Algo parece querer comunicar-se comigo através destas cortinas, não a comunicar propriamente, mas mais a vida do outro lado sempre querer algo de mim, sempre a insistir em que não seja eu mesmo e a prejudicar-me por tal, sempre a querer sugar-me alma!
Se esse exterior está sempre a querer roubar algo, e se daquilo que temos noção, nos podemos defender, significa então também em contra partida que mais probabilidade há dessa noção nos poder incomodar, em quantidade e intensidade. Por outro lado faz-me levantar a premissa que estaremos a ser ainda mais abusados por vias às quais não façamos ideia, pois os nossos sentidos nem cheguem lá.

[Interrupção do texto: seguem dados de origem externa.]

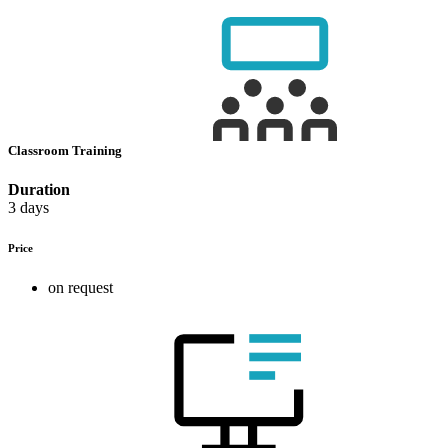
Classroom Training
Duration
3 days
Price
on request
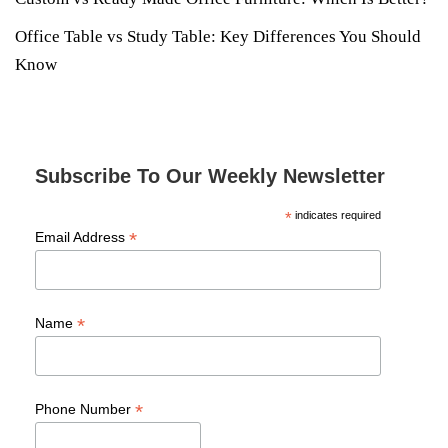
Office Table vs Study Table: Key Differences You Should
Know
Subscribe To Our Weekly Newsletter
*
indicates required
*
Email Address
*
Name
*
Phone Number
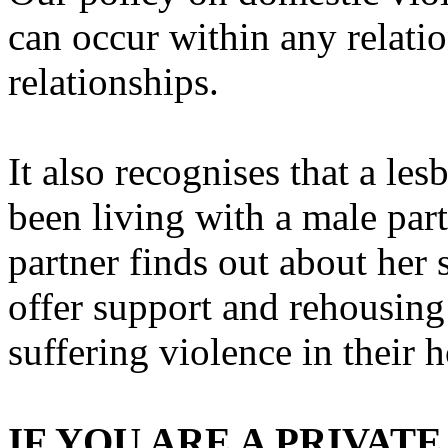
can occur within any relatio
relationships.
It also recognises that a l
been living with a male par
partner finds out about her 
offer support and rehousing
suffering violence in their 
IF YOU ARE A PRIVA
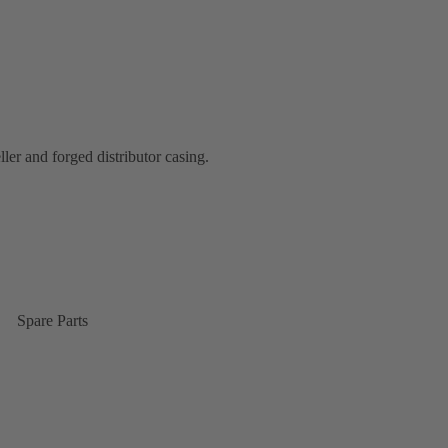
ler and forged distributor casing.
Spare Parts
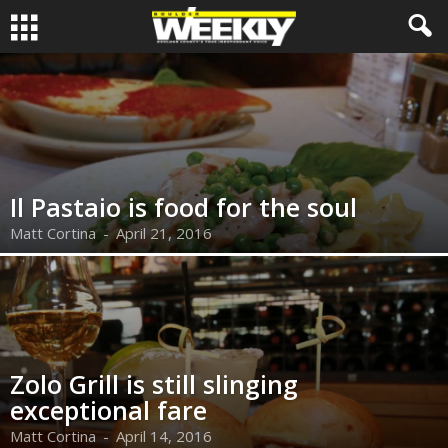
Il Pastaio is food for the soul
Matt Cortina
-
April 21, 2016
Zolo Grill is still slinging
exceptional fare
Matt Cortina
-
April 14, 2016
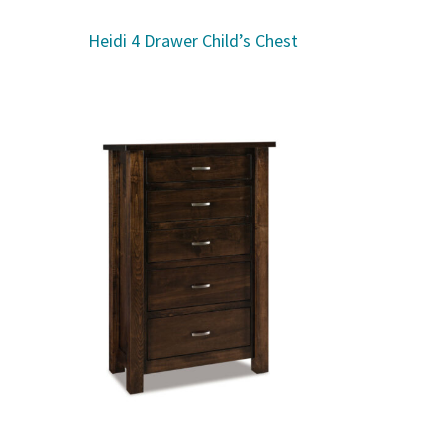
Heidi 4 Drawer Child’s Chest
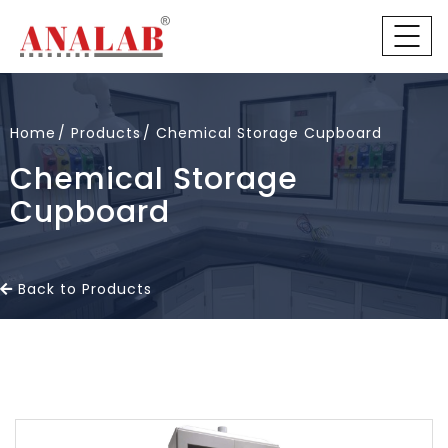
Home
Products
Chemical Storage Cupboard
Chemical Storage
Cupboard
Back to Products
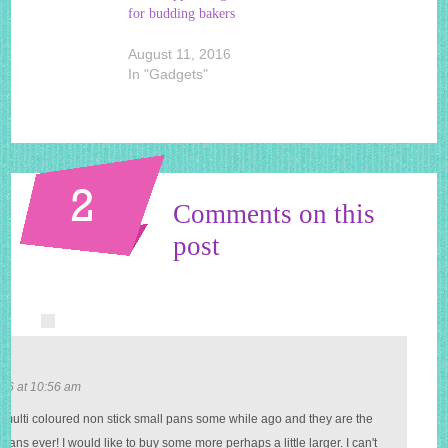
for budding bakers
August 11, 2016
In "Gadgets"
2
Comments on this
post
r
16 at 10:56 am
e multi coloured non stick small pans some while ago and they are the
 pans ever! I would like to buy some more perhaps a little larger. I can't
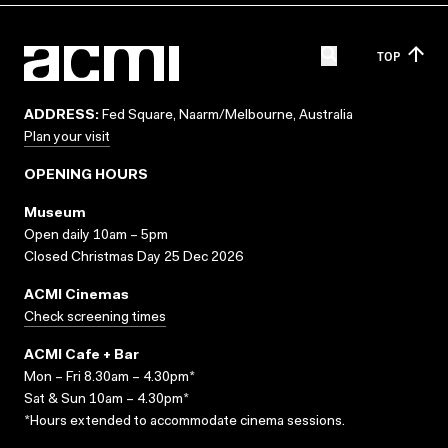
TOP
ADDRESS:
Fed Square, Naarm/Melbourne, Australia
Plan your visit
OPENING HOURS
Museum
Open daily 10am – 5pm
Closed Christmas Day 25 Dec 2026
ACMI Cinemas
Check screening times
ACMI Cafe + Bar
Mon – Fri 8.30am – 4.30pm*
Sat & Sun 10am – 4.30pm*
*Hours extended to accommodate cinema sessions.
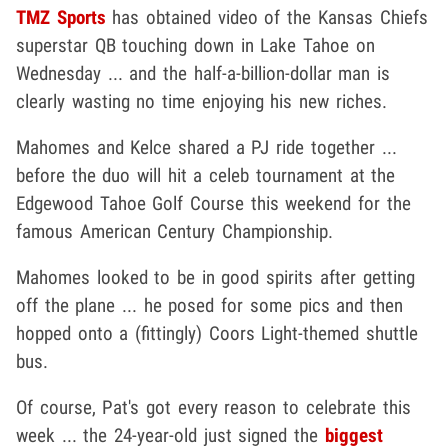
TMZ Sports
has obtained video of the Kansas Chiefs
superstar QB touching down in Lake Tahoe on
Wednesday ... and the half-a-billion-dollar man is
clearly wasting no time enjoying his new riches.
Mahomes and Kelce shared a PJ ride together ...
before the duo will hit a celeb tournament at the
Edgewood Tahoe Golf Course this weekend for the
famous American Century Championship.
Mahomes looked to be in good spirits after getting
off the plane ... he posed for some pics and then
hopped onto a (fittingly) Coors Light-themed shuttle
bus.
Of course, Pat's got every reason to celebrate this
week ... the 24-year-old just signed the
biggest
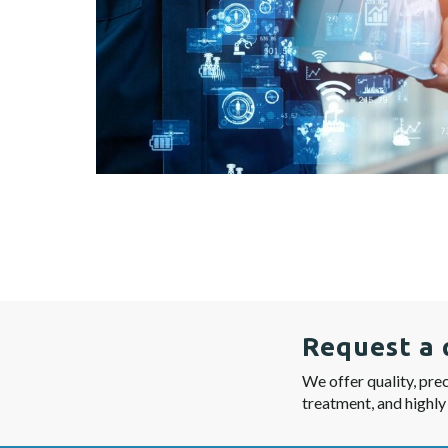
Request a 
We offer quality, prec
treatment, and highly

Estamos habituados a estes sentidos, como se fossem tudo. Mas assim como existem animais sem todos estes sentidos, também seria no mínimo absurdo assumir que os nossos sentidos abranjam todo o espectro da existência. Embora não consigamos conceber minimamente quais seriam outros sentidos diferentes dos que conhecemos, isso se deve exatamente e apenas por não termos, até ao momento, nenhum vislumbre de outros.
Então, da mesma forma que partes de um corpo que já estejam dormentes são mais propícias a alojar parasitas e fungos, também nós, relativamente às partes da nossa existência das quais nada sabemos, por estarmos privados de sentidos que as captem, estaremos provavelmente a ser abusados e explorados por outros seres que tenham tal noção.
Se não tivéssemos, por exemplo, visão nem sentíssemos o corpo, poderíamos muito bem estar a ser devorados por um ser sem que isso nos incomodasse minimamente.
Além disso, fica claro que quanto mais noção temos, mais coisas existem para processarmos e por sua vez para nos incomodar. Existe assim uma relação íntima entre a loucura e a noção. Para cada porção de noção, é necessário uma outra porção de 'espaço' para que a loucura não acompanhe ao mesmo ritmo.
Por este motivo, 'aguentar', ou 'suportar mais', algo que esta sociedade fantasiosamente glorifica, tende por vezes a significar meramente maior ignorância, pois para aquele de que nada tem noção, tudo está bem, pois nada conhece que pode-se achar estar mal.